La facilitation était assurée par Hamadoun Alpha Sidi ASCOFARE, directeur du bureau d’étude ‘’Pôle d’excellence’’.
A travers cette session, il s’agit d’entretenir les acteurs sur les outils, les activités et les différentes postures de plaidoyer; renforcer les connaissances des acteurs en matière d’élaboration de stratégies de plaidoyer ; s’assurer de la maîtrise du cycle de plaidoyer par les différents acteurs et de leur capacité à porter des plaidoyers pour le repositionnement du secteur de l’Alphabétisation et de l’Education Non formelle.
Elle a été mise à profit par les participants pour élaborer un draft de cadre conceptuel pour le plaidoyer.
Selon les initiateurs de cette rencontre, face aux défis sécuritaires et aux contraintes auxquels fait face les systèmes éducatifs dans l’espace sahélien, la valorisation du sous-secteur éducatif « Alphabétisation et Education Non-Formelle » (AENF) comme porteur de développement apparaît comme un choix stratégique.
C’est dans cette optique que le consortium composé de GRADE Africa (Niger), Association pour la promotion de l’éducation non formelle (Burkina Faso), Association Pour l’Appui aux Populations Rurales du Mali (AAPPOR/Mali) et Amicale Université populaire (Tchad) conjugue ses efforts pour mettre en œuvre « Le partenariat de la société civile pour un plaidoyer en faveur de l’éducation non formelle ».
Ce programme, financé par le Partenariat Mondial pour l’Education (PME), a pour objectif de créer un environnement sous-régional favorable à la promotion de l’AENF au niveau de 4 pays sahéliens que sont le Burkina Faso, le Mali, le Niger et le Tchad.

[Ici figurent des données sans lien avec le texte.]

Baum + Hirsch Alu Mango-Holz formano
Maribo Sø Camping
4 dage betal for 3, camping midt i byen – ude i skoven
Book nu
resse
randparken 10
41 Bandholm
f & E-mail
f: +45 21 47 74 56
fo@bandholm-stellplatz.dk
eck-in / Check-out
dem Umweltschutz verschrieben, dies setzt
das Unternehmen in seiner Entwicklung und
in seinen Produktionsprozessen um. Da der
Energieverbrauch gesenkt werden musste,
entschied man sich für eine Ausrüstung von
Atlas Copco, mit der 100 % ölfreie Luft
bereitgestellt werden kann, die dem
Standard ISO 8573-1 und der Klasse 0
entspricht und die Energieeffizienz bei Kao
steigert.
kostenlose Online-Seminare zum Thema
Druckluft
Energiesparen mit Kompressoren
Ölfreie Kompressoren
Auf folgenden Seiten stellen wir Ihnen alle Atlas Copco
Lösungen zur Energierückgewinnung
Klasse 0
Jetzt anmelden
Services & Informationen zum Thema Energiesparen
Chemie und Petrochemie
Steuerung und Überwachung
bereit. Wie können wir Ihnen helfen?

Dans son mot introductif, le président de la COSENF, Fakassi FOFANA, a tout d’abord fait un aperçu général sur le sous-secteur de l’AENF avant de déplorer le faible taux des ressources financières de l’Etat allouées à l’AENF qui est d’environ 2% sur le budget du ministère de l’éducation nationale.
Pour lui, il apparaît clairement que l’AENF, malgré son importance avérée, est le parent pauvre du système éducatif malien depuis plus de 50 ans.

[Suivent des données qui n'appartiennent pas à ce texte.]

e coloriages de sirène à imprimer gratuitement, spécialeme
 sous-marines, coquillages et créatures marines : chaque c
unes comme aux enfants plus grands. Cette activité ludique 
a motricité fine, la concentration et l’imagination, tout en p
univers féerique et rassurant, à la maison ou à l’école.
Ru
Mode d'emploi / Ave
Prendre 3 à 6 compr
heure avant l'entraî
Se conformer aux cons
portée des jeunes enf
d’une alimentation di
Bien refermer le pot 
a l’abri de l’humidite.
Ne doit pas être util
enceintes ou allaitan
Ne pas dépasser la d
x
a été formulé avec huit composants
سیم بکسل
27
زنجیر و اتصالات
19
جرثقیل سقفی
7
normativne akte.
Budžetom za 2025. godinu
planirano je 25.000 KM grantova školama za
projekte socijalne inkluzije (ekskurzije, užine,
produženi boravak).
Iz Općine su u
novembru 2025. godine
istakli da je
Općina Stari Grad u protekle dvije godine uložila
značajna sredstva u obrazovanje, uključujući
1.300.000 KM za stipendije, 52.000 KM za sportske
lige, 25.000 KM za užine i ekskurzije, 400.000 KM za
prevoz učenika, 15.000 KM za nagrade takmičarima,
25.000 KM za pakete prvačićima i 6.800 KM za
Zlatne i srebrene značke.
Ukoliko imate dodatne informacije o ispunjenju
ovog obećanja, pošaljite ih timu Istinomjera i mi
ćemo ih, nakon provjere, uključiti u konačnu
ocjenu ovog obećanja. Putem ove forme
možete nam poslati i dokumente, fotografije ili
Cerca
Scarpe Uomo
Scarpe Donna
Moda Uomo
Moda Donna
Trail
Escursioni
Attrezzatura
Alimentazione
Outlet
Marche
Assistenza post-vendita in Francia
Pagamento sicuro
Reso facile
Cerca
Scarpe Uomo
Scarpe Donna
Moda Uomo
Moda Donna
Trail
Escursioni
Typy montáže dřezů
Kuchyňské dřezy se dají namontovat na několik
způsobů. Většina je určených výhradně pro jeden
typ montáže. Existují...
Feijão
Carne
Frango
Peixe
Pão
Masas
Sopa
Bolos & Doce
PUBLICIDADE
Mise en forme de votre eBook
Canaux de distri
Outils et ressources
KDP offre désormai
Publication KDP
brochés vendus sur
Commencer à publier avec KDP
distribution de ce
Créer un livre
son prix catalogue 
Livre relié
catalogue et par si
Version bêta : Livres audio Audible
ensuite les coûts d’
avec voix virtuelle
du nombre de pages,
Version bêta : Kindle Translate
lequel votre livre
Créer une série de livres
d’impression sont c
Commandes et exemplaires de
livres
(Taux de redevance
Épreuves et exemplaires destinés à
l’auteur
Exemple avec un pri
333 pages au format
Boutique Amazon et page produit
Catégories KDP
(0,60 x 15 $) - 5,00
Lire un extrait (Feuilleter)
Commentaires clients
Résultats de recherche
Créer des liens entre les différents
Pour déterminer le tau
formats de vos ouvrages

Dans son discours d’ouverture, le DG du CNR-ENF, Boubacar TABOURE, tout en se réjouissant de la tenue de cette formation, a salué le président de la COSENF pour son leadership et son engagement en faveur de l’AENF.
Il a rappelé que c’est suite à l’appel lancé par « L’éducation à Voix Haute » en décembre 2019, le Groupe de Recherche et d’Action pour le Développement, l’Association pour la Promotion de l’Education Non Formelle (Burkina Faso), l’Association d’Appui aux Populations Rurales (Mali) et l’Amicale Université Populaire (Tchad) ont proposé la création d’un cadre sahélien pour la promotion de ce sous-secteur en vue d’une meilleure synergie d’action entre les acteurs.
Il s’agit, dit-il, de créer des coalitions nationales et de les organiser autour d’une coalition sous-régionale pour plaider efficacement en faveur d’un repositionnement stratégique de ce secteur dans chaque pays afin de créer un environnement sous-régional favorable à la promotion de l’alphabétisation et l’éducation non formelle.
Enfin, il a profité de cette occasion pour remercier le CNRENF) et la DNENF-LN pour tous les efforts qu’ils continuent de faire dans le cadre du renforcement de l’éducation en général et celui du non formel en particulier.
Des différentes interventions, il ressort que les acteurs de l’AENF tablent sur une mobilisation de 4% du budget de l’Education en faveur de l’AENF.